EXERCISE >> Once the line with "Lichte/donkere" is found in the data, output it and each following line exactly, up to and including the line with "un visie op Den Haag. Blijf op", and nothing before or after.

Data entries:
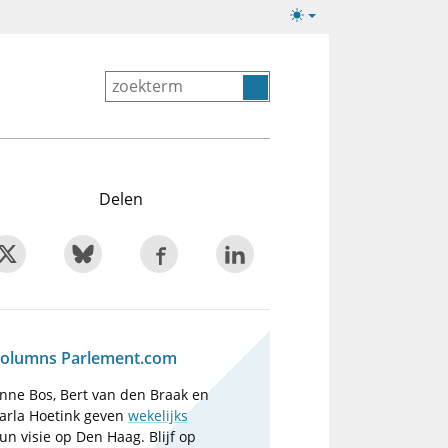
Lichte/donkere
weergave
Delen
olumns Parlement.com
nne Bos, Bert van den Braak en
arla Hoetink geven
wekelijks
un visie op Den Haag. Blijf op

==

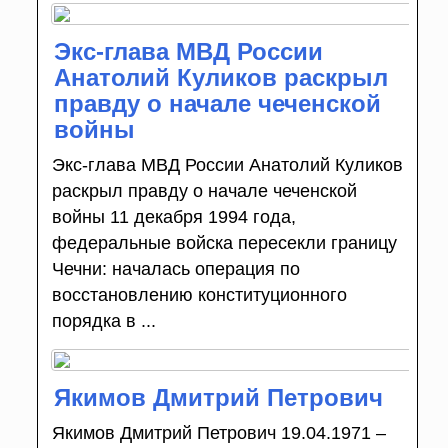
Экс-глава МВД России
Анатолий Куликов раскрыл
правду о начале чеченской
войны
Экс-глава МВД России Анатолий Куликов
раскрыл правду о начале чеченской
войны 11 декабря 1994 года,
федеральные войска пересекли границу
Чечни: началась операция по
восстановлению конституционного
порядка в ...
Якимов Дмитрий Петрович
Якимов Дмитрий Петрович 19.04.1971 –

...

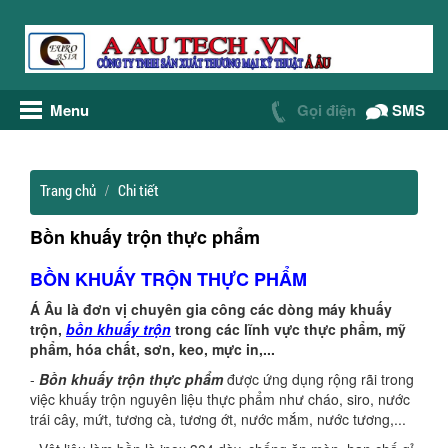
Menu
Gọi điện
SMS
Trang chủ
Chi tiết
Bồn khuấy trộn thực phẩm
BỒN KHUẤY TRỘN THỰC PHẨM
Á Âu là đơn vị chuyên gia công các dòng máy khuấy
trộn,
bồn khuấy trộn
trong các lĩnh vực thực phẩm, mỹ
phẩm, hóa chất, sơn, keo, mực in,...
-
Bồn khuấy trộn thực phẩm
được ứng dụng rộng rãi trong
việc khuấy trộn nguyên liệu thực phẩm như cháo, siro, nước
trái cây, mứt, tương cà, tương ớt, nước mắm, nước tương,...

OUTPUT >>
Lichte/donkere
weergave
Delen
olumns Parlement.com
nne Bos, Bert van den Braak en
arla Hoetink geven
wekelijks
un visie op Den Haag. Blijf op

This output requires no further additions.